Assigned task
Your answer must be the exact lines below, starting with the line with "Creativefive" and going on through the line with "the cleaning company. This really is also an", both included, with no pictures.

Stored data:
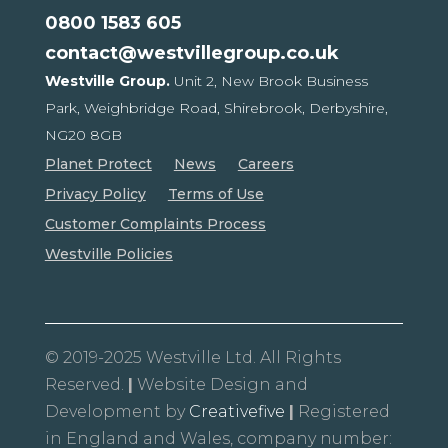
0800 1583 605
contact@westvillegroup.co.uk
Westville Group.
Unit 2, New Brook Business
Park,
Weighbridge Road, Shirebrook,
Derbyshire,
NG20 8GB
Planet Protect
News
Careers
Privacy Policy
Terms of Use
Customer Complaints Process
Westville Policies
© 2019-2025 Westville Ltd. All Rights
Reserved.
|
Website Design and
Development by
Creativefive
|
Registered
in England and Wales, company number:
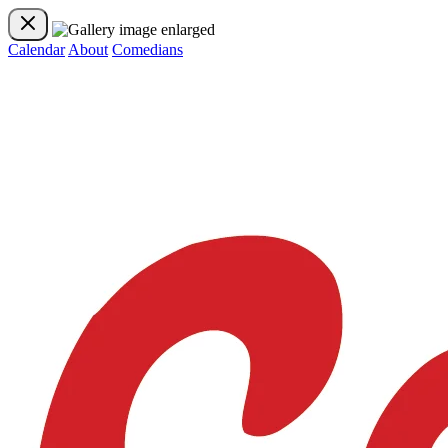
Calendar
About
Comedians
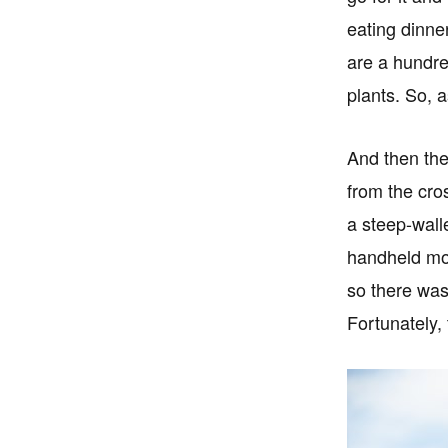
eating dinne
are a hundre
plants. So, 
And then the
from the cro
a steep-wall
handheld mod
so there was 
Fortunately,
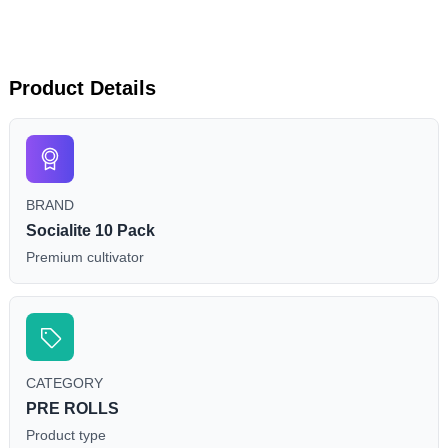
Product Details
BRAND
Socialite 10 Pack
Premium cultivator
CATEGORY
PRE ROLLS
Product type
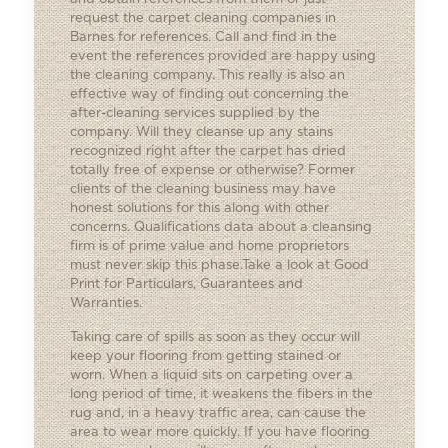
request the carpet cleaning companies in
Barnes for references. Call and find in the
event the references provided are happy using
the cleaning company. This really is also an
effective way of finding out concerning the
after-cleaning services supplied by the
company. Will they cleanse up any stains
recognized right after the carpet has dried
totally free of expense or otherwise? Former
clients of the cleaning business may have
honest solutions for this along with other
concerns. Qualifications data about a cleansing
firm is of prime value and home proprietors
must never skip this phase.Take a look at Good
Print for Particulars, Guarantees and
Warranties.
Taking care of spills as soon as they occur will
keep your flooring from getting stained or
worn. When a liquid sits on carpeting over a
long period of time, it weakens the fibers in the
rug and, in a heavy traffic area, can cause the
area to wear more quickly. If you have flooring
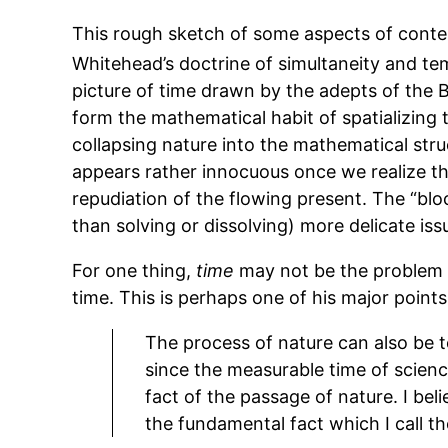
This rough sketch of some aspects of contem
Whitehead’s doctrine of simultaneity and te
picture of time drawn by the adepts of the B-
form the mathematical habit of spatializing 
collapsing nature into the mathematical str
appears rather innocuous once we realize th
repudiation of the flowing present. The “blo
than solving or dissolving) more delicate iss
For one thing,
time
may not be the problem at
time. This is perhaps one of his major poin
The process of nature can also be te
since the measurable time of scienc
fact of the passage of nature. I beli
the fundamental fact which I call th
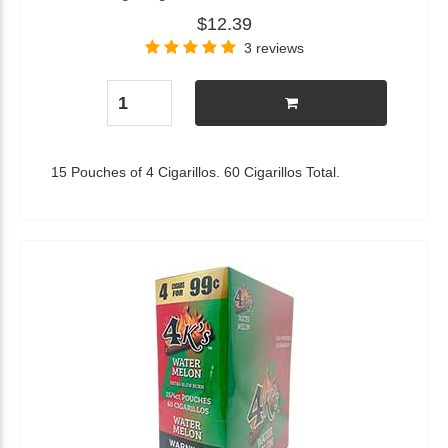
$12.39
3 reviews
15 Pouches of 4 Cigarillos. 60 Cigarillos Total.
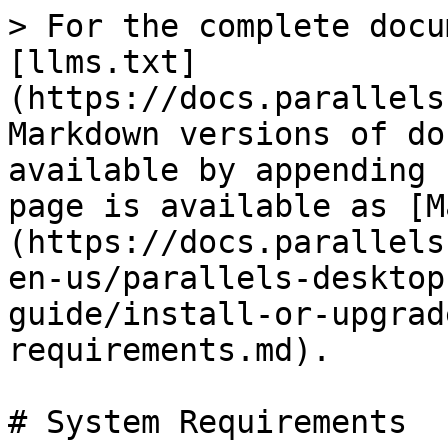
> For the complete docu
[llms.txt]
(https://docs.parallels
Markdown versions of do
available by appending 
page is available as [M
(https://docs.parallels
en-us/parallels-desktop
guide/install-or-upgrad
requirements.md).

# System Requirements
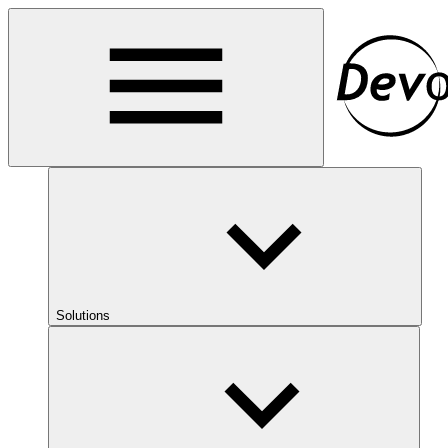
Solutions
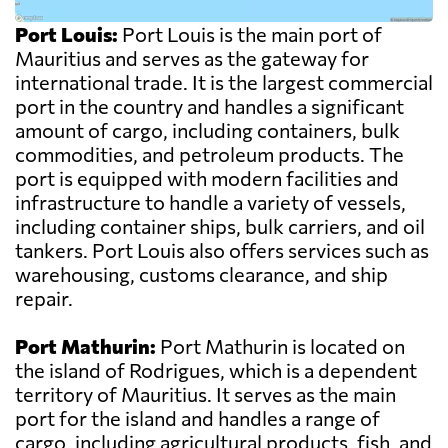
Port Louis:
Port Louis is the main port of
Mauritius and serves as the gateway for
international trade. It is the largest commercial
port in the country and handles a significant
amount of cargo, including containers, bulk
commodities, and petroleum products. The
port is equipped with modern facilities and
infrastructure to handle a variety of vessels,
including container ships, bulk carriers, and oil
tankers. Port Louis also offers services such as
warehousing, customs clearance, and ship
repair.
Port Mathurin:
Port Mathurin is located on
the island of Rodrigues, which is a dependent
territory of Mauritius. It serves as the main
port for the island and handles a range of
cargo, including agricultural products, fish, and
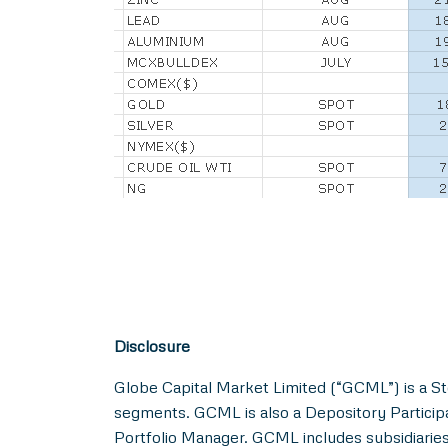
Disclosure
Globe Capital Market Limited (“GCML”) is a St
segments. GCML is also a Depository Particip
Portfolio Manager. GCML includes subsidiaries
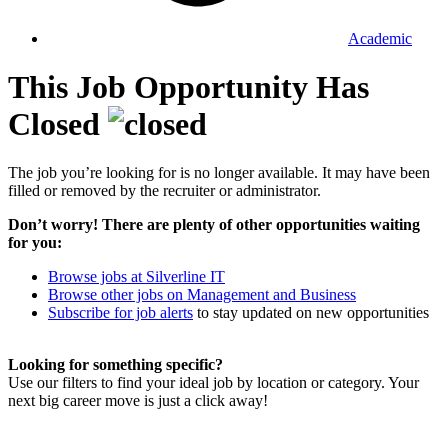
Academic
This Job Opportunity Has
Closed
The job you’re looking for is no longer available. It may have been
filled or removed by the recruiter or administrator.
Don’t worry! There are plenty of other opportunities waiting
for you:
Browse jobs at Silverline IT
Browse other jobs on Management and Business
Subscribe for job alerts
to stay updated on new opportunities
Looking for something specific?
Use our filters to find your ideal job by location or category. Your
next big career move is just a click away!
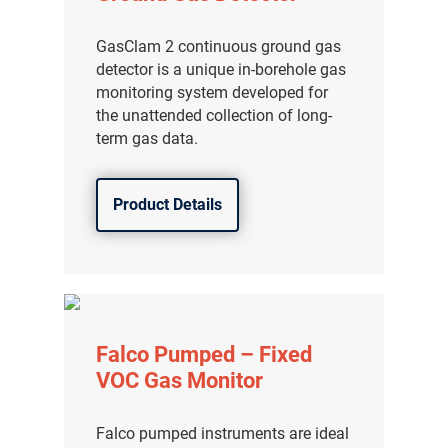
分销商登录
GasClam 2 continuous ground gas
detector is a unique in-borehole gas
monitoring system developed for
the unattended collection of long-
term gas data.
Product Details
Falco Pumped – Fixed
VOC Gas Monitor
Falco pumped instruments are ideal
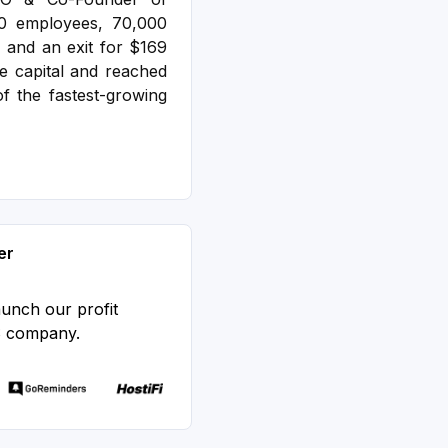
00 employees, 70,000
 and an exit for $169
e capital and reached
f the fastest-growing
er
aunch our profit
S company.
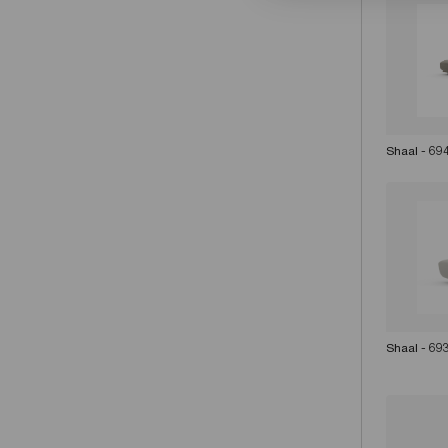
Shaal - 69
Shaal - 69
...
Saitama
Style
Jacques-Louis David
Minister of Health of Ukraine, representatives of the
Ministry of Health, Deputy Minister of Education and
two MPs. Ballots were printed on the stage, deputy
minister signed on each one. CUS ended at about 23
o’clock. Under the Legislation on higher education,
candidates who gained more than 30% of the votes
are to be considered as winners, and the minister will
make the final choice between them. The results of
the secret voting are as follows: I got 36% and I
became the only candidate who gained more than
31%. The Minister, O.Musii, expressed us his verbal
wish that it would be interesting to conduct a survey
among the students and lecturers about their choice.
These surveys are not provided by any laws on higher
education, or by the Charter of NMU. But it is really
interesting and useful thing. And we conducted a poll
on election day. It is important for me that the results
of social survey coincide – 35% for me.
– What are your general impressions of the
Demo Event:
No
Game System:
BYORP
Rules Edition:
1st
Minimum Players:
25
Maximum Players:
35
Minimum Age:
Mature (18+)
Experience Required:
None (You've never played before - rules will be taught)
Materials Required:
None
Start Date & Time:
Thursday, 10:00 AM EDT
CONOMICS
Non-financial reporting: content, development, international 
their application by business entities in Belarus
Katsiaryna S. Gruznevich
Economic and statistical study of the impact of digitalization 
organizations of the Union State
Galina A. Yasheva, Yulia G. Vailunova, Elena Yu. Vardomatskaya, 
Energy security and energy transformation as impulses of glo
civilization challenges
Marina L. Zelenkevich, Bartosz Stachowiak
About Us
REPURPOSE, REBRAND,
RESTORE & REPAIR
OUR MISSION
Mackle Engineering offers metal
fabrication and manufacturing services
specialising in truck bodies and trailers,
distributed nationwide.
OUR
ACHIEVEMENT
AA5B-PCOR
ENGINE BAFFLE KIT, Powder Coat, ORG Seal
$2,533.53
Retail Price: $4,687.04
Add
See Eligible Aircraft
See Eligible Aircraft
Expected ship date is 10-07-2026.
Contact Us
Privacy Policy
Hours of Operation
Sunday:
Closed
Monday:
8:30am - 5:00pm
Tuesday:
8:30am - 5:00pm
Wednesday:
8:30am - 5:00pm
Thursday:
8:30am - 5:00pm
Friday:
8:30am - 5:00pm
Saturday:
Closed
==
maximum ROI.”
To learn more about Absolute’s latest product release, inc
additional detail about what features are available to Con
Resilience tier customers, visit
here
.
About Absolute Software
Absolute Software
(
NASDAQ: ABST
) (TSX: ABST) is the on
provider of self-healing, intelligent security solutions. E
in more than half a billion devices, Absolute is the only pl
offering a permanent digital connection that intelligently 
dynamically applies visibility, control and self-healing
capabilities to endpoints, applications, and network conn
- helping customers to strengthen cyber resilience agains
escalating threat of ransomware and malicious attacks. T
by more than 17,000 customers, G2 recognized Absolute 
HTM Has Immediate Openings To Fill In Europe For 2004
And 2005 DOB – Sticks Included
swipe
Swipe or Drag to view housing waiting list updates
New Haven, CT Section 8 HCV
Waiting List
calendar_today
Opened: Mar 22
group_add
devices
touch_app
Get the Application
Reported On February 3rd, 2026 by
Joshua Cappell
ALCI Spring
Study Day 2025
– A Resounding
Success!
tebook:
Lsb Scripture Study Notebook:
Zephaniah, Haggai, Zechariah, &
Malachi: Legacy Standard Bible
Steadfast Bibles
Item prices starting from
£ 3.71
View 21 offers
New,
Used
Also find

Answer space
Creativefive
|
Registered
in England and Wales, company number:
Calendar
About
Comedians
eating dinne
are a hundre
plants. So, 
And then the
from the cro
a steep-wall
handheld mod
so there was 
Fortunately,
Product Details
BRAND
Socialite 10 Pack
Premium cultivator
CATEGORY
PRE ROLLS
Product type
request the carpet cleaning companies in
Barnes for references. Call and find in the
event the references provided are happy using
the cleaning company. This really is also an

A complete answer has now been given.